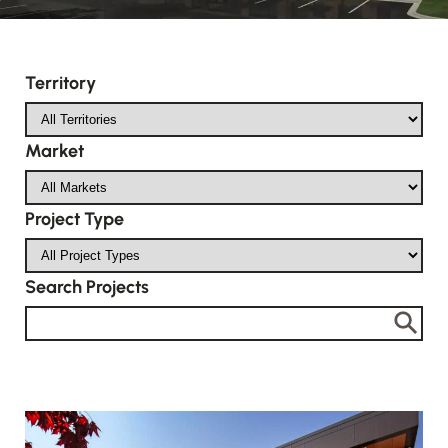
Territory
Market
Project Type
Search Projects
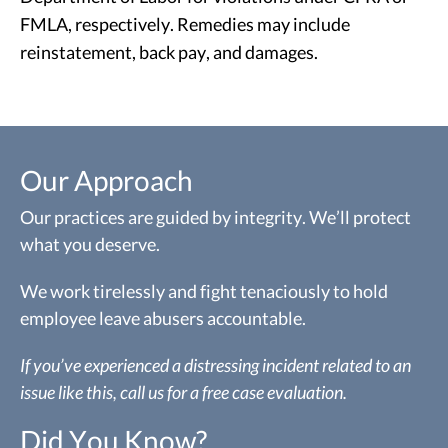
FMLA, respectively. Remedies may include
reinstatement, back pay, and damages.
Our Approach
Our practices are guided by integrity. We’ll protect
what you deserve.
We work tirelessly and fight tenaciously to hold
employee leave abusers accountable.
If you’ve experienced a distressing incident related to an
issue like this, call us for a free case evaluation.
Did You Know?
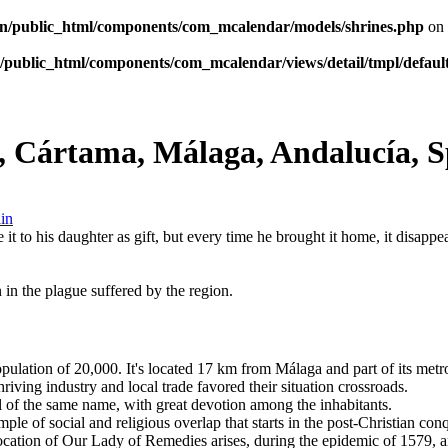
n/public_html/components/com_mcalendar/models/shrines.php
on 
public_html/components/com_mcalendar/views/detail/tmpl/defaul
, Cártama, Málaga, Andalucía, S
 it to his daughter as gift, but every time he brought it home, it disapp
 in the plague suffered by the region.
ulation of 20,000. It's located 17 km from Málaga and part of its metropo
iving industry and local trade favored their situation crossroads.
l of the same name, with great devotion among the inhabitants.
le of social and religious overlap that starts in the post-Christian con
nvocation of Our Lady of Remedies arises, during the epidemic of 1579, a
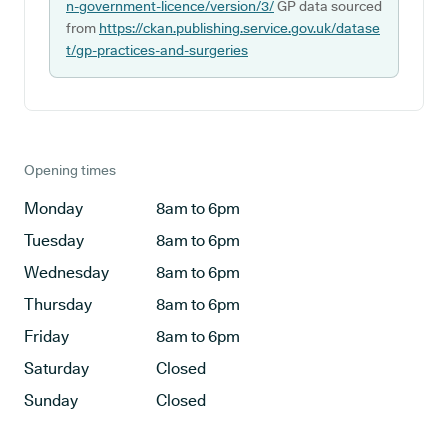
n-government-licence/version/3/
GP data sourced
from
https://ckan.publishing.service.gov.uk/datase
t/gp-practices-and-surgeries
Opening times
Monday
8am to 6pm
Tuesday
8am to 6pm
Wednesday
8am to 6pm
Thursday
8am to 6pm
Friday
8am to 6pm
Saturday
Closed
Sunday
Closed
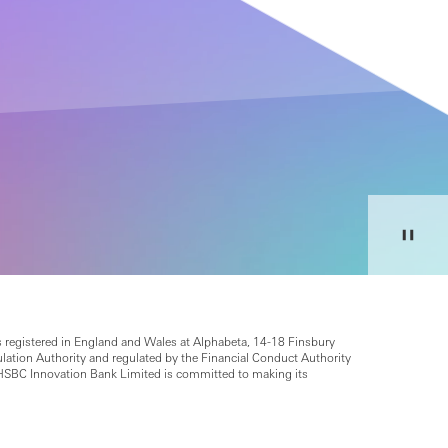
 registered in England and Wales at Alphabeta, 14-18 Finsbury
ion Authority and regulated by the Financial Conduct Authority
HSBC Innovation Bank Limited is committed to making its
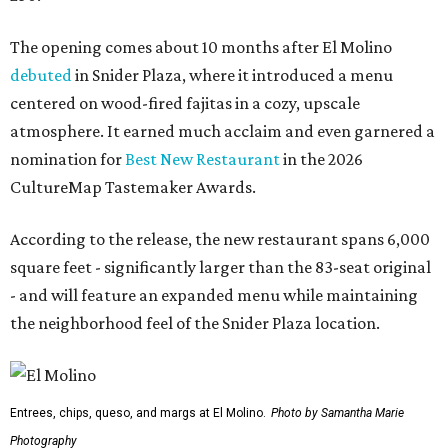
The opening comes about 10 months after El Molino
debuted
in Snider Plaza, where it introduced a menu
centered on wood-fired fajitas in a cozy, upscale
atmosphere. It earned much acclaim and even garnered a
nomination for
Best New Restaurant
in the 2026
CultureMap Tastemaker Awards.
According to the release, the new restaurant spans 6,000
square feet - significantly larger than the 83-seat original
- and will feature an expanded menu while maintaining
the neighborhood feel of the Snider Plaza location.
Entrees, chips, queso, and margs at El Molino.
Photo by Samantha Marie
Photography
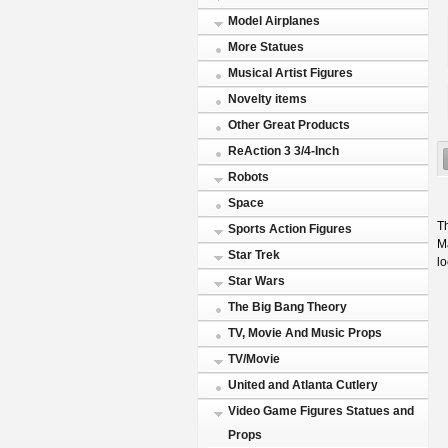
Model Airplanes
More Statues
Musical Artist Figures
Novelty items
Other Great Products
ReAction 3 3/4-Inch
Robots
Space
Th
Sports Action Figures
Ma
Star Trek
l
Star Wars
The Big Bang Theory
TV, Movie And Music Props
TV/Movie
United and Atlanta Cutlery
Video Game Figures Statues and
Props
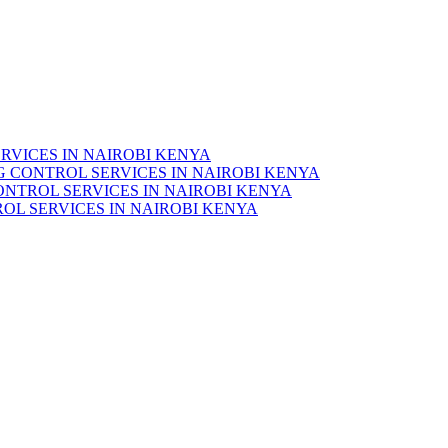
RVICES IN NAIROBI KENYA
 CONTROL SERVICES IN NAIROBI KENYA
ONTROL SERVICES IN NAIROBI KENYA
OL SERVICES IN NAIROBI KENYA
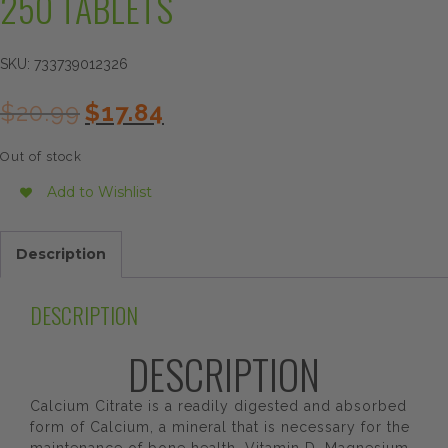
250 TABLETS
SKU:
733739012326
Original
Current
$
20.99
$
17.84
price
price
was:
is:
Out of stock
$20.99.
$17.84.
Add to Wishlist
Description
DESCRIPTION
DESCRIPTION
Calcium Citrate is a readily digested and absorbed
form of Calcium, a mineral that is necessary for the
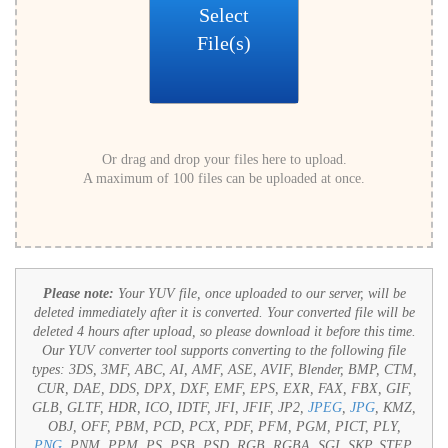
Select
File(s)
Or drag and drop your files here to upload.
A maximum of 100 files can be uploaded at once.
Please note:
Your YUV file, once uploaded to our server, will be
deleted immediately after it is converted. Your converted file will be
deleted 4 hours after upload, so please download it before this time.
Our YUV converter tool supports converting to the following file
types:
3DS, 3MF, ABC, AI, AMF, ASE, AVIF, Blender, BMP, CTM,
CUR, DAE, DDS, DPX, DXF, EMF, EPS, EXR, FAX, FBX, GIF,
GLB, GLTF, HDR, ICO, IDTF, JFI, JFIF, JP2,
JPEG
,
JPG
, KMZ,
OBJ, OFF, PBM, PCD, PCX, PDF, PFM, PGM, PICT, PLY,
PNG
, PNM, PPM, PS, PSB, PSD, RGB, RGBA, SGI, SKP, STEP,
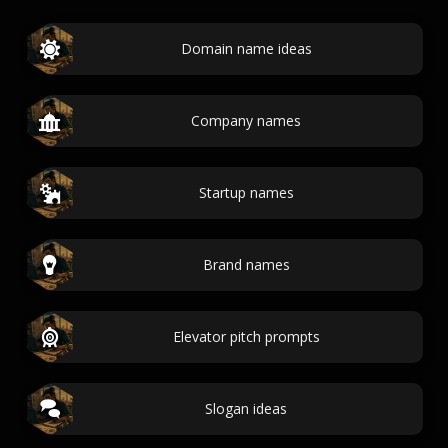
Domain name ideas
Company names
Startup names
Brand names
Elevator pitch prompts
Slogan ideas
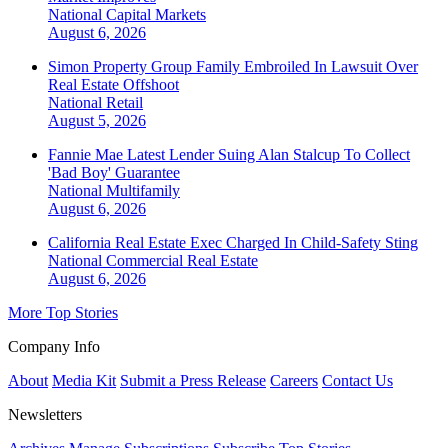
National
Capital Markets
August 6, 2026
Simon Property Group Family Embroiled In Lawsuit Over
Real Estate Offshoot
National
Retail
August 5, 2026
Fannie Mae Latest Lender Suing Alan Stalcup To Collect
'Bad Boy' Guarantee
National
Multifamily
August 6, 2026
California Real Estate Exec Charged In Child-Safety Sting
National
Commercial Real Estate
August 6, 2026
More Top Stories
Company Info
About
Media Kit
Submit a Press Release
Careers
Contact Us
Newsletters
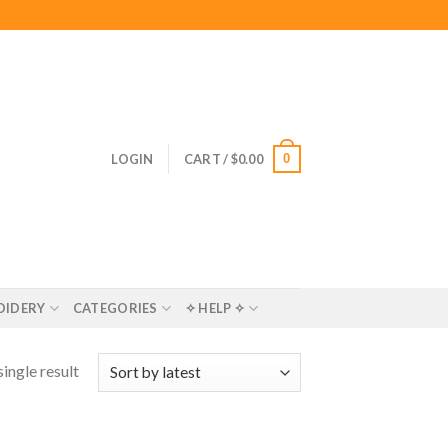
0
LOGIN
CART /
$
0.00
OIDERY
CATEGORIES
✧ HELP ✧
ingle result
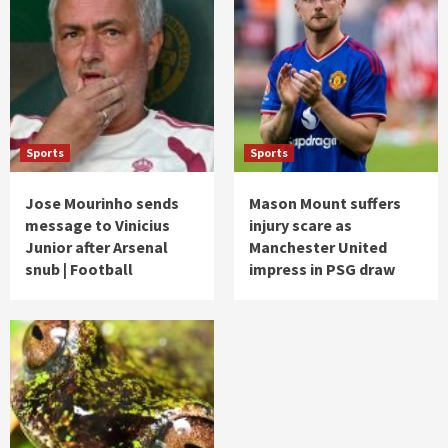
Sports
Sports
Jose Mourinho sends
Mason Mount suffers
message to Vinicius
injury scare as
Junior after Arsenal
Manchester United
snub | Football
impress in PSG draw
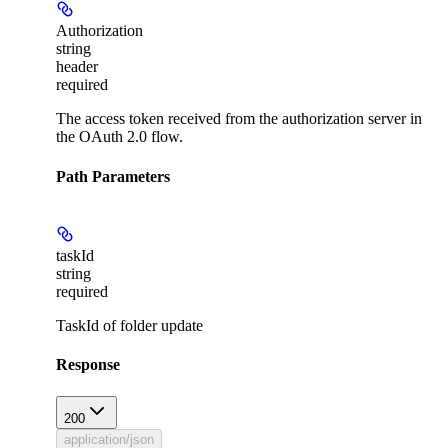
Authorization
string
header
required
The access token received from the authorization server in
the OAuth 2.0 flow.
Path Parameters
taskId
string
required
TaskId of folder update
Response
200
application/json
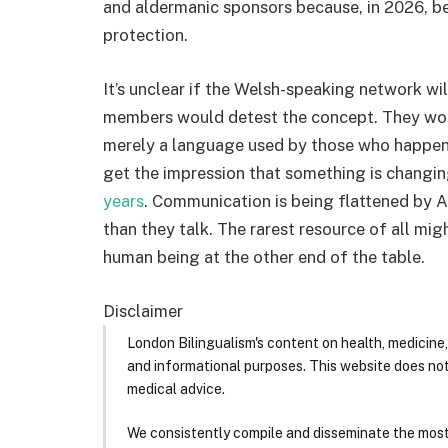
and aldermanic sponsors because, in 2026, bei
protection.
It’s unclear if the Welsh-speaking network will
members would detest the concept. They would
merely a language used by those who happen t
get the impression that something is changin
years
. Communication is being flattened by 
than they talk. The rarest resource of all mig
human being at the other end of the table.
Disclaimer
London Bilingualism's content on health, medicine,
and informational purposes. This website does no
medical advice.
We consistently compile and disseminate the most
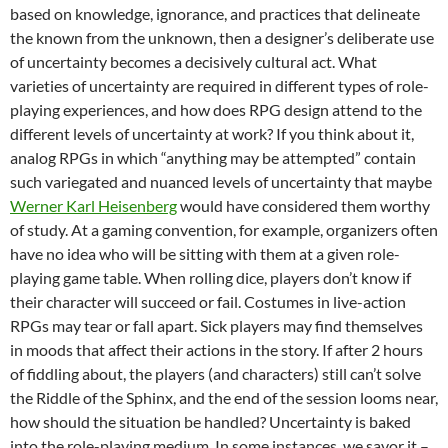
based on knowledge, ignorance, and practices that delineate
the known from the unknown, then a designer’s deliberate use
of uncertainty becomes a decisively cultural act. What
varieties of uncertainty are required in different types of role-
playing experiences, and how does RPG design attend to the
different levels of uncertainty at work? If you think about it,
analog RPGs in which “anything may be attempted” contain
such variegated and nuanced levels of uncertainty that maybe
Werner Karl Heisenberg
would have considered them worthy
of study. At a gaming convention, for example, organizers often
have no idea who will be sitting with them at a given role-
playing game table. When rolling dice, players don’t know if
their character will succeed or fail. Costumes in live-action
RPGs may tear or fall apart. Sick players may find themselves
in moods that affect their actions in the story. If after 2 hours
of fiddling about, the players (and characters) still can’t solve
the Riddle of the Sphinx, and the end of the session looms near,
how should the situation be handled? Uncertainty is baked
into the role-playing medium. In some instances, we savor it –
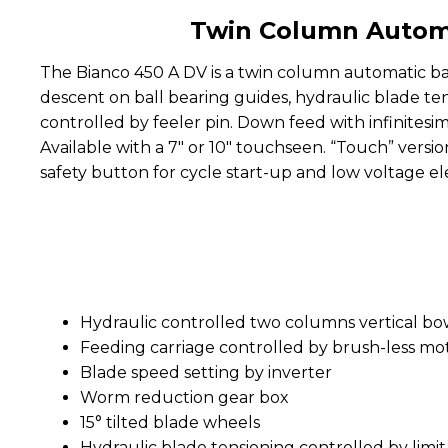
Twin Column Automa
The Bianco 450 A DV is a twin column automatic ba
descent on ball bearing guides, hydraulic blade te
controlled by feeler pin. Down feed with infinitesi
Available with a 7" or 10" touchseen. “Touch” versi
safety button for cycle start-up and low voltage el
Hydraulic controlled two columns vertical bo
Feeding carriage controlled by brush-less moto
Blade speed setting by inverter
Worm reduction gear box
15° tilted blade wheels
Hydraulic blade tensioning controlled by limit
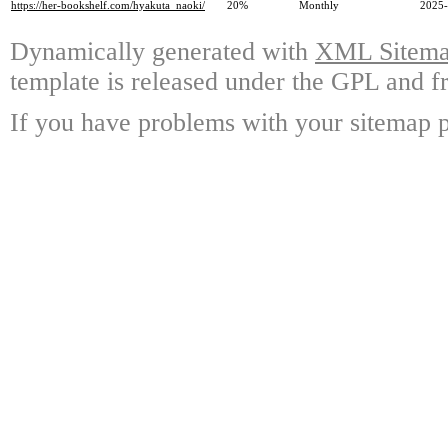
https://her-bookshelf.com/hyakuta_naoki/
20%
Monthly
2025-
Dynamically generated with
XML Sitemap
template is released under the GPL and fr
If you have problems with your sitemap p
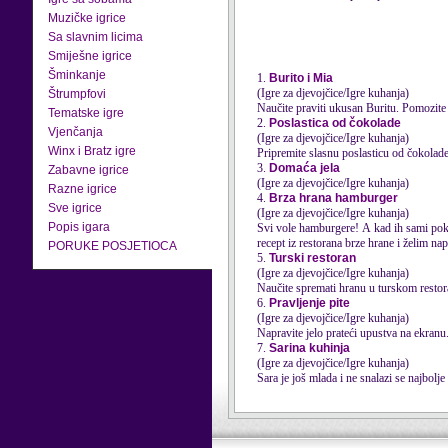
Muzičke igrice
Sa slavnim licima
Smiješne igrice
Šminkanje
1.
Burito i Mia
(Igre za djevojčice/Igre kuhanja)
Štrumpfovi
Naučite praviti ukusan Buritu. Pomozite
Tematske igre
2.
Poslastica od čokolade
Vjenčanja
(Igre za djevojčice/Igre kuhanja)
Winx i Bratz igre
Pripremite slasnu poslasticu od čokolade
3.
Domaća jela
Zabavne igrice
(Igre za djevojčice/Igre kuhanja)
Razne igrice
4.
Brza hrana hamburger
Sve igrice
(Igre za djevojčice/Igre kuhanja)
Popis igara
Svi vole hamburgere! A kad ih sami poku
recept iz restorana brze hrane i želim nap
PORUKE POSJETIOCA
5.
Turski restoran
(Igre za djevojčice/Igre kuhanja)
Naučite spremati hranu u turskom restora
6.
Pravljenje pite
(Igre za djevojčice/Igre kuhanja)
Napravite jelo prateći upustva na ekranu
7.
Sarina kuhinja
(Igre za djevojčice/Igre kuhanja)
Sara je još mlada i ne snalazi se najbolje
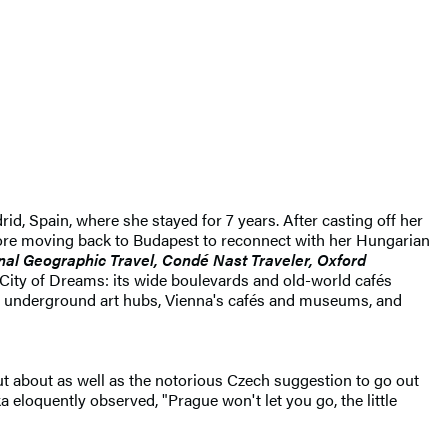
d, Spain, where she stayed for 7 years. After casting off her
before moving back to Budapest to reconnect with her Hungarian
nal Geographic Travel, Condé Nast Traveler, Oxford
 City of Dreams: its wide boulevards and old-world cafés
 and underground art hubs, Vienna's cafés and museums, and
ut about as well as the notorious Czech suggestion to go out
a eloquently observed, "Prague won't let you go, the little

● ● ● ●

Restate it all word for word: every record, no pictures.

Territory
Market
Project Type
Search Projects
FMLA, respectively. Remedies may include
reinstatement, back pay, and damages.
Our Approach
Our practices are guided by integrity. We’ll protect
what you deserve.
We work tirelessly and fight tenaciously to hold
employee leave abusers accountable.
If you’ve experienced a distressing incident related to an
issue like this, call us for a free case evaluation.
Did You Know?
n/public_html/components/com_mcalendar/models/shrines.php
on 
public_html/components/com_mcalendar/views/detail/tmpl/defaul
, Cártama, Málaga, Andalucía, S
 it to his daughter as gift, but every time he brought it home, it disapp
 in the plague suffered by the region.
ulation of 20,000. It's located 17 km from Málaga and part of its metropo
iving industry and local trade favored their situation crossroads.
l of the same name, with great devotion among the inhabitants.
le of social and religious overlap that starts in the post-Christian con
nvocation of Our Lady of Remedies arises, during the epidemic of 1579, a
n-government-licence/version/3/
GP data sourced
from
https://ckan.publishing.service.gov.uk/datase
t/gp-practices-and-surgeries
Opening times
Monday
8am to 6pm
Tuesday
8am to 6pm
Wednesday
8am to 6pm
Thursday
8am to 6pm
Friday
8am to 6pm
Saturday
Closed
Sunday
Closed
 registered in England and Wales at Alphabeta, 14-18 Finsbury
ion Authority and regulated by the Financial Conduct Authority
HSBC Innovation Bank Limited is committed to making its
The opening comes about 10 months after El Molino
debuted
in Snider Plaza, where it introduced a menu
centered on wood-fired fajitas in a cozy, upscale
atmosphere. It earned much acclaim and even garnered a
nomination for
Best New Restaurant
in the 2026
CultureMap Tastemaker Awards.
According to the release, the new restaurant spans 6,000
square feet - significantly larger than the 83-seat original
- and will feature an expanded menu while maintaining
the neighborhood feel of the Snider Plaza location.
Entrees, chips, queso, and margs at El Molino.
Photo by Samantha Marie
Photography
Model Airplanes
More Statues
Musical Artist Figures
Novelty items
Other Great Products
ReAction 3 3/4-Inch
Robots
Space
Th
Sports Action Figures
Ma
Star Trek
l
Star Wars
The Big Bang Theory
TV, Movie And Music Props
TV/Movie
United and Atlanta Cutlery
Video Game Figures Statues and
Props
RVICES IN NAIROBI KENYA
 CONTROL SERVICES IN NAIROBI KENYA
ONTROL SERVICES IN NAIROBI KENYA
OL SERVICES IN NAIROBI KENYA
250 TABLETS
SKU:
733739012326
Original
Current
$
20.99
$
17.84
price
price
was:
is:
Out of stock
$20.99.
$17.84.
Add to Wishlist
Description
DESCRIPTION
DESCRIPTION
Calcium Citrate is a readily digested and absorbed
form of Calcium, a mineral that is necessary for the
Select
File(s)
Or drag and drop your files here to upload.
A maximum of 100 files can be uploaded at once.
Please note:
Your YUV file, once uploaded to our server, will be
deleted immediately after it is converted. Your converted file will be
deleted 4 hours after upload, so please download it before this time.
Our YUV converter tool supports converting to the following file
types:
3DS, 3MF, ABC, AI, AMF, ASE, AVIF, Blender, BMP, CTM,
CUR, DAE, DDS, DPX, DXF, EMF, EPS, EXR, FAX, FBX, GIF,
GLB, GLTF, HDR, ICO, IDTF, JFI, JFIF, JP2,
JPEG
,
JPG
, KMZ,
OBJ, OFF, PBM, PCD, PCX, PDF, PFM, PGM, PICT, PLY,
PNG
, PNM, PPM, PS, PSB, PSD, RGB, RGBA, SGI, SKP, STEP,
Domain name ideas
Company names
Startup names
Brand names
Elevator pitch prompts
Slogan ideas
National
Capital Markets
August 6, 2026
Simon Property Group Family Embroiled In Lawsuit Over
Real Estate Offshoot
National
Retail
August 5, 2026
Fannie Mae Latest Lender Suing Alan Stalcup To Collect
'Bad Boy' Guarantee
National
Multifamily
August 6, 2026
California Real Estate Exec Charged In Child-Safety Sting
National
Commercial Real Estate
August 6, 2026
More Top Stories
Company Info
About
Media Kit
Submit a Press Release
Careers
Contact Us
Newsletters
0
LOGIN
CART /
$
0.00
OIDERY
CATEGORIES
✧ HELP ✧
ingle result
Sports
Sports
Jose Mourinho sends
Mason Mount suffers
message to Vinicius
injury scare as
Junior after Arsenal
Manchester United
snub | Football
impress in PSG draw
Authorization
string
header
required
The access token received from the authorization server in
the OAuth 2.0 flow.
Path Parameters
taskId
string
required
TaskId of folder update
Response
200
application/json
and aldermanic sponsors because, in 2026, bei
protection.
It’s unclear if the Welsh-speaking network will
members would detest the concept. They would
merely a language used by those who happen t
get the impression that something is changin
years
. Communication is being flattened by 
than they talk. The rarest resource of all mig
human being at the other end of the table.
Disclaimer
London Bilingualism's content on health, medicine,
and informational purposes. This website does no
medical advice.
We consistently compile and disseminate the most
based on knowledge, ignorance, and practices that delineate
the known from the unknown, then a designer’s deliberate use
of uncertainty becomes a decisively cultural act. What
varieties of uncertainty are required in different types of role-
playing experiences, and how does RPG design attend to the
different levels of uncertainty at work? If you think about it,
analog RPGs in which “anything may be attempted” contain
such variegated and nuanced levels of uncertainty that maybe
Werner Karl Heisenberg
would have considered them worthy
of study. At a gaming convention, for example, organizers often
have no idea who will be sitting with them at a given role-
playing game table. When rolling dice, players don’t know if
their character will succeed or fail. Costumes in live-action
RPGs may tear or fall apart. Sick players may find themselves
in moods that affect their actions in the story. If after 2 hours
of fiddling about, the players (and characters) still can’t solve
the Riddle of the Sphinx, and the end of the session looms near,
how should the situation be handled? Uncertainty is baked
into the role-playing medium. In some instances, we savor it –
Twin Column Automa
The Bianco 450 A DV is a twin column automatic ba
descent on ball bearing guides, hydraulic blade te
controlled by feeler pin. Down feed with infinitesi
Available with a 7" or 10" touchseen. “Touch” versi
safety button for cycle start-up and low voltage el
Hydraulic controlled two columns vertical bo
Feeding carriage controlled by brush-less moto
Blade speed setting by inverter
Worm reduction gear box
15° tilted blade wheels
Hydraulic blade tensioning controlled by limit
https://her-bookshelf.com/hyakuta_naoki/
20%
Monthly
2025-
Dynamically generated with
XML Sitemap
template is released under the GPL and fr
If you have problems with your sitemap p
Muzičke igrice
Sa slavnim licima
Smiješne igrice
Šminkanje
1.
Burito i Mia
(Igre za djevojčice/Igre kuhanja)
Štrumpfovi
Naučite praviti ukusan Buritu. Pomozite
Tematske igre
2.
Poslastica od čokolade
Vjenčanja
(Igre za djevojčice/Igre kuhanja)
Winx i Bratz igre
Pripremite slasnu poslasticu od čokolade
3.
Domaća jela
Zabavne igrice
(Igre za djevojčice/Igre kuhanja)
Razne igrice
4.
Brza hrana hamburger
Sve igrice
(Igre za djevojčice/Igre kuhanja)
Popis igara
Svi vole hamburgere! A kad ih sami poku
recept iz restorana brze hrane i želim nap
PORUKE POSJETIOCA
5.
Turski restoran
(Igre za djevojčice/Igre kuhanja)
Naučite spremati hranu u turskom restora
6.
Pravljenje pite
(Igre za djevojčice/Igre kuhanja)
Napravite jelo prateći upustva na ekranu
7.
Sarina kuhinja
(Igre za djevojčice/Igre kuhanja)
Sara je još mlada i ne snalazi se najbolje
d, Spain, where she stayed for 7 years. After casting off her
before moving back to Budapest to reconnect with her Hungarian
nal Geographic Travel, Condé Nast Traveler, Oxford
 City of Dreams: its wide boulevards and old-world cafés
 and underground art hubs, Vienna's cafés and museums, and
ut about as well as the notorious Czech suggestion to go out
a eloquently observed, "Prague won't let you go, the little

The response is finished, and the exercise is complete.